What the task requires
Repeat the lines of the data exactly and exclude any picture among them.

Data section
——————

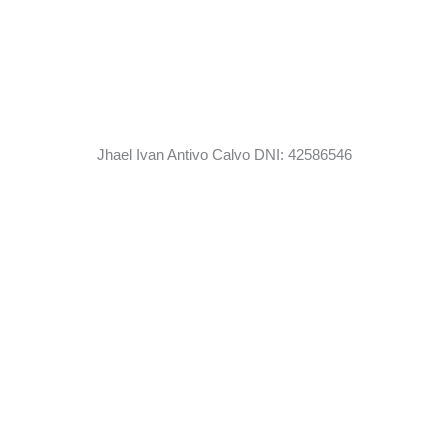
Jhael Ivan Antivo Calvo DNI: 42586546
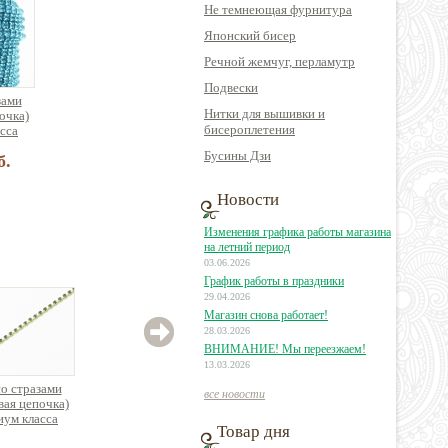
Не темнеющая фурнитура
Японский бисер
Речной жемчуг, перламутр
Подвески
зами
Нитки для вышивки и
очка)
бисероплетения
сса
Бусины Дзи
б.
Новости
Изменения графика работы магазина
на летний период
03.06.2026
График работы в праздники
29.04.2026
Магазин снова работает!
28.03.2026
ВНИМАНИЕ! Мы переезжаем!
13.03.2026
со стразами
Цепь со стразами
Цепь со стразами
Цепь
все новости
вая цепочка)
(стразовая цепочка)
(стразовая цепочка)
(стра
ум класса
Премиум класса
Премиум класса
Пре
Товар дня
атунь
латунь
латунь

——————

Response area
Jhael Ivan Antivo Calvo DNI: 42586546
Не темнеющая фурнитура
Японский бисер
Речной жемчуг, перламутр
Подвески
зами
Нитки для вышивки и
очка)
бисероплетения
сса
Бусины Дзи
б.
Новости
Изменения графика работы магазина
на летний период
03.06.2026
График работы в праздники
29.04.2026
Магазин снова работает!
28.03.2026
ВНИМАНИЕ! Мы переезжаем!
13.03.2026
со стразами
Цепь со стразами
Цепь со стразами
Цепь
все новости
вая цепочка)
(стразовая цепочка)
(стразовая цепочка)
(стра
ум класса
Премиум класса
Премиум класса
Пре
Товар дня
атунь
латунь
латунь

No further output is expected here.